Tupelo Hassman graduated from Columbia's MFA program. Her writing has been published in Paper Street Press, The Portland Review Literary Journal, Tantalum, We Still Like, ZYZZYVA, and by 100WordStory.org and FiveChapters.com. Hassman is a contributing author to Heliography, Invisible City Audio Tours' first tour and is curating its fourth tour, The Landmark Revelation Society. She is keeping a video journal of girlchild's book tour for the short documentary Hardbound: A Novel's Life on the Road.

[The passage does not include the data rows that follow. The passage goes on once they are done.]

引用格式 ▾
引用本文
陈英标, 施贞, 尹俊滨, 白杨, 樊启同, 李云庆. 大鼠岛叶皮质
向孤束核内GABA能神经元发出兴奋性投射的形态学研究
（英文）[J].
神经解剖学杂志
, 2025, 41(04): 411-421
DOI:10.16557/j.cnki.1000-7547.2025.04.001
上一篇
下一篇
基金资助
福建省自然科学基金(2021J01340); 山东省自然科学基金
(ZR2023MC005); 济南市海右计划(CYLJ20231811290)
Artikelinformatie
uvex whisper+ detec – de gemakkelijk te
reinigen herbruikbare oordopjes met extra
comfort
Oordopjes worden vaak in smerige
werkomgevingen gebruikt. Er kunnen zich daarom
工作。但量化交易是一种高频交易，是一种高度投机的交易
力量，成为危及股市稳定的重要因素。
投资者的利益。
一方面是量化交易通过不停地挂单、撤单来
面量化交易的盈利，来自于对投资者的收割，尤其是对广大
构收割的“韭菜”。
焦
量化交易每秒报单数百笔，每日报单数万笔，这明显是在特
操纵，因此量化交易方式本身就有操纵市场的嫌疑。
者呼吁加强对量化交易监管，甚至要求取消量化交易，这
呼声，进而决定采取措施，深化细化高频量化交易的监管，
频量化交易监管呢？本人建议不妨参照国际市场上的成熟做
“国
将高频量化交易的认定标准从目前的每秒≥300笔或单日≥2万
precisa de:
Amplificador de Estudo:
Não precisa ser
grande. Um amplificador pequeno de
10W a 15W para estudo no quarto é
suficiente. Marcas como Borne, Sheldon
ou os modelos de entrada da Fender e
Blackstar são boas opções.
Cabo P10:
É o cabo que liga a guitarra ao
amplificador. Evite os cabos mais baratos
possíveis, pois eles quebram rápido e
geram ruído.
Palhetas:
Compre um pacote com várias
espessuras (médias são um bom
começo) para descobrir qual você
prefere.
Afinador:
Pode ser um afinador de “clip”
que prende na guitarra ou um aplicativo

Hassman applied the Page 69 Test to her debut novel, girlchild, and reported the following:
The girlchild in girlchild is Rory Dawn Hendrix. Rory Dawn is a young girl playing a constant game of 52-card pickup with the mess of stories she’s been dealt about who her family is, who she is, and who, therefore, she’s destined to become. She gathers up the tales of her mother’s misadventures, reads the gleam in the school administrators’ eyes as they jealously chart Rory’s high test scores, dives into the reports from the welfare system that has long been keeping a close eye on her mother’s every move, and tries on the mythos of both the white underclass and the American Dream as represented by Chief Justice Oliver Wendell Holmes and the dirty history of Eugenics. Rory is guided through all of this by a 40-year-old copy of the Girl Scout Handbook, which offers advice impractical but comforting, and by her grandmother, Shirley Rose. Grandma Shirley fights for Rory to believe in a future still wide open, despite what the slew of stories say. On page 69 we find out how girlchild got its name as Rory reflects on Shirley Rose’s words of encouragement and takes just a moment of breath to believe there might be worth in her inheritance after all.

From page 69:
…Grandma succeeds in reminding me of one thing, a small thing that lets me know that she is telling a truth in there somewhere. That there is a tenderness that runs quiet but sure in our blood and reveals itself as dependable a bedtime. It is the memory of Mama tucking me in at night, a name she had for me in the darkness. In the mornings when she woke me for school, I was always Sunshine, but at night I was always always girlchild.